Superhydrophobic Textiles: Review of Theoretical Definitions, Fabrication and Functional Evaluation

Abstract

Engineering of superhydrophobic textile surfaces has gained significant scientific and industrial interest for its potential applications in outdoor wear and protective textiles, resulting in many publications especially on theoretical models and fabrication methods. In this review, progress in theoretical definitions to explain the wetting behavior and realization techniques for superhydrophobic textile surfaces is discussed. Firstly, theoretical models from Young, Wenzel, and Cassie-Baxter to the more recent re-entrant angle model are overviewed to understand the design strategy for superhydrophobic surfaces.

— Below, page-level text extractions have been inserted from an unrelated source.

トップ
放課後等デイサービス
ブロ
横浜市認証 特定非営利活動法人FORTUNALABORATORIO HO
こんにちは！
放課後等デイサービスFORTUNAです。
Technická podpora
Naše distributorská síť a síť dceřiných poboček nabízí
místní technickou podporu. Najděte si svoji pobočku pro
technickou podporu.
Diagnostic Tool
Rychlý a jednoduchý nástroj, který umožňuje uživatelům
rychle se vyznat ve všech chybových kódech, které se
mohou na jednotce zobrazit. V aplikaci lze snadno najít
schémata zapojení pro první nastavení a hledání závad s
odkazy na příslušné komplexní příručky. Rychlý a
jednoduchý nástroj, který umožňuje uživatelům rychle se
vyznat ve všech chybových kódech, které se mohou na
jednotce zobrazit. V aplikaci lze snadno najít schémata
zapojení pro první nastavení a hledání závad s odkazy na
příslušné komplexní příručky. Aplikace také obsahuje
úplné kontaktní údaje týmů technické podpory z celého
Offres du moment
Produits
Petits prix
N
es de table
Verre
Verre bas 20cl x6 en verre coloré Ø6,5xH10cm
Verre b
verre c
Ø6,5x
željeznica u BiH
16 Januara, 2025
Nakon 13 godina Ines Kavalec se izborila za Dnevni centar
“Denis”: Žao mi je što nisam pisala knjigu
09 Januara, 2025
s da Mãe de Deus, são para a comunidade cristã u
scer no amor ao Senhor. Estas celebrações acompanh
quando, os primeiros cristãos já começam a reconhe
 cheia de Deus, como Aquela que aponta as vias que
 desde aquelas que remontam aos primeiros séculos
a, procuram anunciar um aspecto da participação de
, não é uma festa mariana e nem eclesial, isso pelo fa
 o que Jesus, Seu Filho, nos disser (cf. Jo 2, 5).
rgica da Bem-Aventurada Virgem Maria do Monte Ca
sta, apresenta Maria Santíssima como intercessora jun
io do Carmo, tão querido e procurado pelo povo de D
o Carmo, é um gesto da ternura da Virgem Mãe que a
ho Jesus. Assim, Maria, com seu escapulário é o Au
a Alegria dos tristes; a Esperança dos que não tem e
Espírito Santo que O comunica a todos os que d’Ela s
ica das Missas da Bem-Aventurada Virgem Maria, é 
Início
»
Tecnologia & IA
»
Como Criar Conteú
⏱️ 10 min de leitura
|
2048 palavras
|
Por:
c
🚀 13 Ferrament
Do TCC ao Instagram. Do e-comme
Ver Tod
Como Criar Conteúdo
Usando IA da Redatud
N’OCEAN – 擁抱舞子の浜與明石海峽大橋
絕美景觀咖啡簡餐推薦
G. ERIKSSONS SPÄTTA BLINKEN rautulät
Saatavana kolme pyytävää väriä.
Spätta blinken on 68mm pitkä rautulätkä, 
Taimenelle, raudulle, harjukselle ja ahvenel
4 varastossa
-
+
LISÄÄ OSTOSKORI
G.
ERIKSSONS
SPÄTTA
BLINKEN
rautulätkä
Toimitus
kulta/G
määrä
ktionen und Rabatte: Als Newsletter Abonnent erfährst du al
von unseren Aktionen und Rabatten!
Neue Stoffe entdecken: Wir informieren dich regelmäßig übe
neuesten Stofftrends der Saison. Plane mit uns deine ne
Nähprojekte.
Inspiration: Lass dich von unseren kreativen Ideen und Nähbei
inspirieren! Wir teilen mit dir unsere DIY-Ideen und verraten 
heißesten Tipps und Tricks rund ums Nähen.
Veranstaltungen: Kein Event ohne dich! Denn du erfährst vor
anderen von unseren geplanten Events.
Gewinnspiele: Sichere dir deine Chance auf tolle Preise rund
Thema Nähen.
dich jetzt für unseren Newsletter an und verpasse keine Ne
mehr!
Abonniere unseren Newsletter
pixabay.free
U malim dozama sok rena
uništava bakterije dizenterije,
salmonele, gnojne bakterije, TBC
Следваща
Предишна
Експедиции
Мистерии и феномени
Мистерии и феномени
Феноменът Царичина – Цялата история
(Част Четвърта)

Secondly, major surface manipulation techniques to produce superhydrophobic textiles were reviewed for: modification of surface energy, addition of surface roughness by depositing or growing nanoparticles either in spherical form or in high aspect ratio, etching by plasma or caustic chemicals. Particular attention is paid to evaluation methods to measure the level of hydrophobicity for superhydrophobic textile surfaces, as a limitation of static water contact angle (WCA) on differentiating superhydrophobic surfaces has been reported elsewhere. The challenges in application of superhydrophobic textiles to clothing materials in terms of comfort properties and durability are discussed with the suggestion of further research opportunities to expand the application.